Binding Of Isaac Double Newsblast: Eternal And Afterbirth
Waaaahhhhhh
Who knew crying babies could generate so much news? Anyone who knows new parents, I suppose. Jokes. But here I mean The Binding of Isaac [official site], which has exciting new things going on with both its original Flash version and the fancy remake Rebirth.
BoI's ultra-difficult 'Eternal' update is now out, introducing a new difficulty mode full of ridiculous bullet-spewing variants of enemies. It's somewhere between challenging and trolling. We also have more word on the 'Afterbirth' expansion for Rebirth, with a glimpse of new alternative levels and talk of making secret character The Lost maybe actually fun.
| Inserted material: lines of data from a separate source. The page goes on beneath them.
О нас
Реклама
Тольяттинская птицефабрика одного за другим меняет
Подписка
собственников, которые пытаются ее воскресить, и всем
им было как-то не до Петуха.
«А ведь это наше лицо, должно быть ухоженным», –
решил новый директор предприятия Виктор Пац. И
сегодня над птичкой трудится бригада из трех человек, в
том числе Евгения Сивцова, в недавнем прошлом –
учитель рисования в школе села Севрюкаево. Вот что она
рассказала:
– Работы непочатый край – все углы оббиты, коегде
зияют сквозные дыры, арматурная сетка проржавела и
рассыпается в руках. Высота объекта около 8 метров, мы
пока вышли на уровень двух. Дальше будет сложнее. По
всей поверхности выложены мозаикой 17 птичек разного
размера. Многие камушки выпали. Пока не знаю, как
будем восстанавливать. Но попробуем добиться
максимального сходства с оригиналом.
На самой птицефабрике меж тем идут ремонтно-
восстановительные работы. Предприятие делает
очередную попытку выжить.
First, the Eternal update. Only available for BoI with the Wrath of the Lamb expansion, it fixes a few long-standing bugs but mainly cranks up the difficulty. Who fancies an Envy fight where the split heads merge if you don't kill them quick enough? Monstro which sprays loads of bullets and splits into two horrible Monstros? Mullibooms which spray Ipecac shots? Both bosses and regular enemies can come in Eternal variants, which largely sound like horrible speedy horrors spewing shots everywhere. It tops off the difficulty with tweaks like giving the D6 a chance to re-roll items into nothing.
The Eternal update's the work of original BoI co-creator and programmer, made for funsies after Edmund McMillen moved onto Rebirth. It's live for y'all now, if you fancy a crushing challenge. Here's Himsl playing a little and talking about impending bug fixes:
Speaking of unfun and difficult things, Edmund McMillen's latest Afterbirth dev update talks about making The Lost less of a horrible chore one suffers through to unlock godly items. His current ideas are to start The Lost with the D4, D6, D20 and either more speed or spectral tears; you can vote on which you'd prefer.
"I personally think any of these edits will push The Lost from an optional challenge most people don't want to admit exists to a more realistic challenge I think players will have a lot more fun diving into," he says.
The Lost was created as a super-secret character, unlocked through a convoluted series of events and teased only by mysterious clues that McMillen had hoped it would take the community months to put together. Then someone peeked into the game's files and told everyone within two weeks.
"As you can imagine, I thought that was kinda shitty, but honestly I half expected it to happen, just not as soon as it did."
Anyway, more on Afterbirth: it'll bring new variants of each floor, or subvariants more accurately. Each set of floors will have a variant theme that ups the difficulty but also offers greater rewards. You might find yourself in a fiery version of the Basement or Cellar, for example, where enemies have different stats and are ablaze, and rocks might be fire pits.
That's enough babytalk for now, though.